A significant number of these synthetic skin and transduction systems such as those mentioned above have found a variety of applications, from prosthetics, computer touch screens and pressure mapping. In a self-completing cycle, some of these wearable artificial tactile sensors are now being used to monitor the skin – using its own technique to monitor it.58 While power consumption has been a traditional deterrent in the use of some of these systems, the emergence of better design techniques has led to more energy-efficient systems. In fact, some systems are now able to self-power, with flexible solar cells59 and piezoelectric nanogenerators60 recently gaining prominence. Wang et al. have a good review that discusses some of the most recent and exciting developments in the development of e-skin.53
In this chapter, the role of mechanical forces in a variety of biological systems was highlighted. The conversion of these mechanical forces into chemical bonds is also important. A number of mechanisms and mechanotransduction pathways in a variety of systems have also been highlighted, providing inspiration on how the complex biological systems can provide ideas to design systems that serve as remedies for when these systems are malfunctioning or for other systems altogether. Some of the ways in which these mechano-based systems have been mimicked by other scientists have also been highlighted.

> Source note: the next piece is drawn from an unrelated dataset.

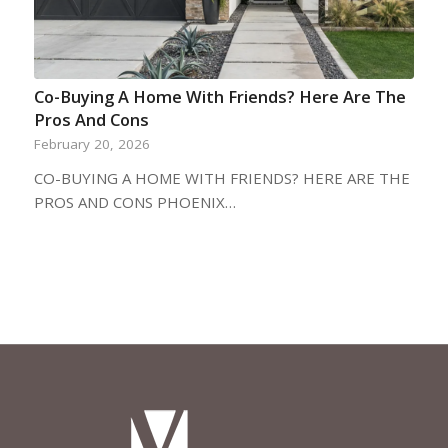
Co-Buying A Home With Friends? Here Are The
Pros And Cons
February 20, 2026
CO-BUYING A HOME WITH FRIENDS? HERE ARE THE
PROS AND CONS PHOENIX…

The importance of mechanical forces was shown in the bone development, from growth to repair, and the effect of mechanical forces in space exploration was also highlighted. We also got a glimpse of some applications that are mainly based on the bones such as self-healing systems. Work by Discher et al. showed the importance of mechanical forces in exposing binding sites in folded proteins. This work has given the idea of cryptic sites, which were exploited by Jierry and coworkers in the developing field of soft mechanochemistry, where the use of small mechanical forces is exposing these cryptic sites and leading to chemical changes with larger energy requirements. The effects of failures in mechanotransduction pathways in living organisms was also observed, with a long list of diseases associated with defects in mechanotransduction, from cancer, central nervous system disorders and immune system disorders. Such cases provide challenges to polymer chemists to use this knowledge of various mechanotransduction pathways in order to develop materials that can perform the same functions to act as remedies or outright replacements. Lastly, the effect of mechanical forces on the sensitivity in both hair and skin was also discussed. The mechanoresponsiveness and sensitivity have now been mimicked to develop systems with cochlear and tactile sensing abilities that can serve not only as replacements in the case of permanent injuries and genetic defects, but in other applications such as pressure mapping, energy production and even humanoid skin. Such work can serve as a reminder that Nature is always an endless source of inspiration.